Nonstructural predictors of schwa duration.

Taken together, the three predictors (AoA, amout of L1 use, and bilingual dominance score) explained a sizeable portion of the variance for schwa duration (R2 = .54, p <.001). Of the three predictors, age of L2 learning was the greatest predictor of word-final schwa duration (R2 = .51, F(1, 39) = 39.27, p <.001). Amount of L1 use had a marginally significant main effect F(1, 39) = 3.26, p = .08, R2 = .08. Bilingual dominance score was not a significant predictor of schwa duration. Essentially, as age of L2 learning increased, word-final schwa duration also increased (Fig 3). However, the individual data points in Fig 3 also show considerable overlap between certain EB and LB speakers for word-final schwa duration.

Fig 3. Age of second language learning predicts word-final schwa duration.

The x-axis shows the age when second language learning began (in years). The y-axis shows the duration of word-final schwa in seconds.

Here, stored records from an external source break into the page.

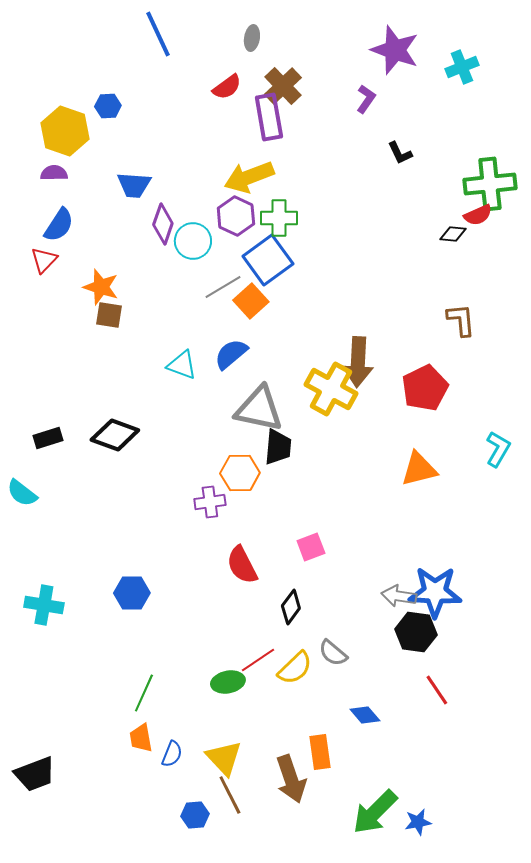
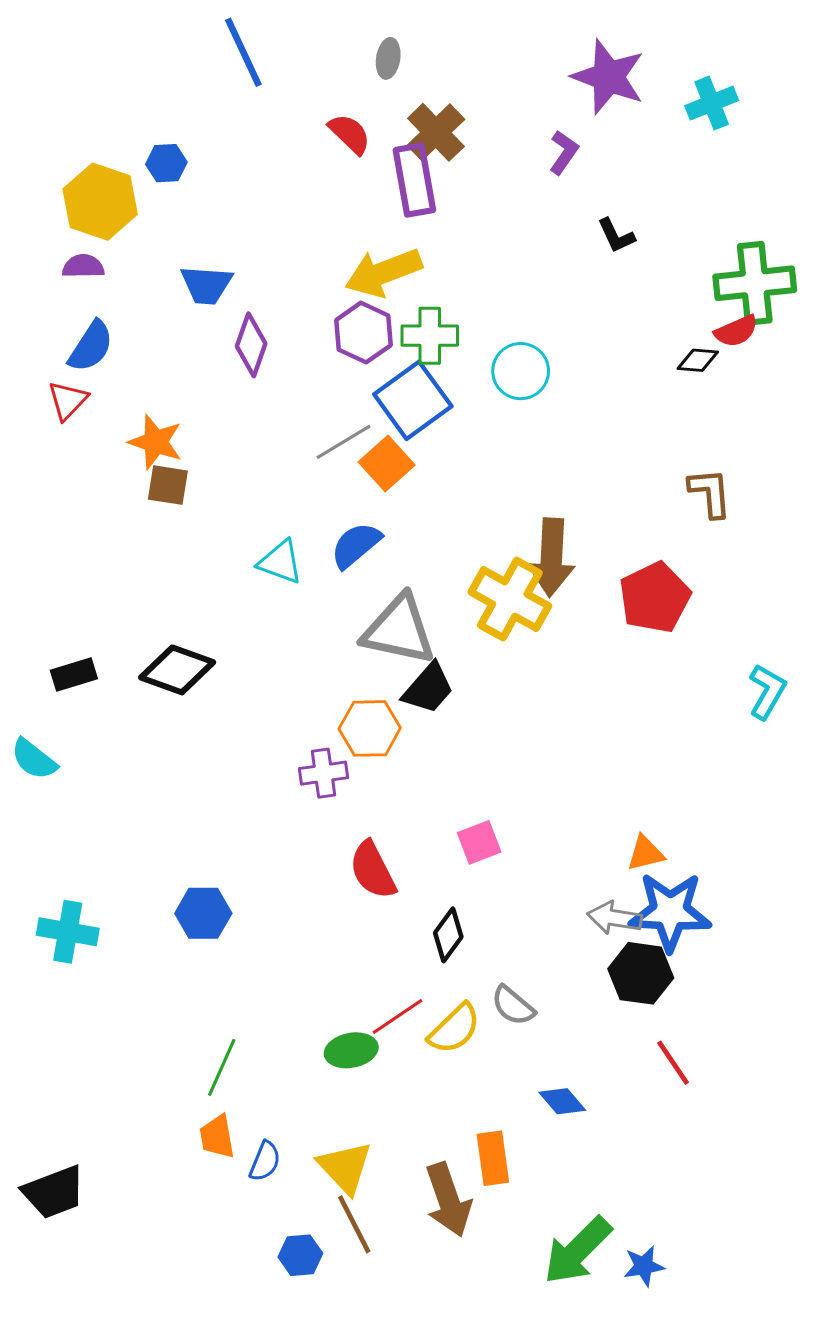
red semicircle: (227, 87) -> (350, 134), turned -100
cyan circle: (193, 241) -> (521, 371), moved
black trapezoid: (278, 447) -> (428, 688), turned 36
orange triangle: (419, 469) -> (645, 853), moved, size x0.7

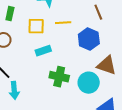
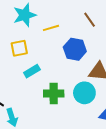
brown line: (98, 12) -> (90, 20), moved
yellow line: (63, 23) -> (51, 28), moved

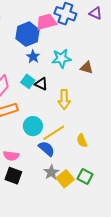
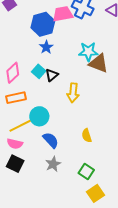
cyan star: (61, 58) -> (88, 52), moved
brown triangle: (87, 68) -> (99, 63), size x1.5
black triangle: (41, 84) -> (52, 75), turned 48
yellow line: (54, 133) -> (20, 126), moved
yellow square: (65, 179) -> (96, 193), moved

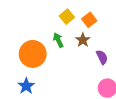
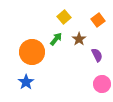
orange square: (89, 20) -> (98, 20), moved
green arrow: (58, 40) -> (56, 39), turned 64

Bilingual dominance scores were the other significant predictor of the variance in word-final schwa durations (adjusted R2 = .10, F (1,38) = 5.25, p = .028). Recall that bilingual dominance scores (BDS) were calculated on a scale of -30 to 30, where -30 is an L1 heritage language monolingual (in this case Spanish), 30 is a dominant language monolingual (English), and zero is a completely balanced bilingual [79]. Therefore, any subject who has a negative BDS prefers to speak, or is dominant in, L1 Spanish. Any subject who has a positive BDS prefers to speak English or is dominant in that language. It should be noted that separating subjective linguistic preference from empirically-validated linguistic dominance is beyond the scope of the current study. Results from the regression indicate a negative relationship between duration and L2 dominance—as bilingual dominance shifts toward L1, mean schwa durations increase. EBs demonstrated more within-group homogeneity than LBs for this measure (Fig 4). Bilingual dominance scores were highly correlated with both amount of L1 use (r (38) = -.54, p <.001, and age of L2 learning r(38) = -.55, p <.001). Age of L2 learning and amount of L1 use were less correlated r(38) = .24, p = .064. For word-final schwa duration, amount of L1 use was not a significant predictor, p = .079.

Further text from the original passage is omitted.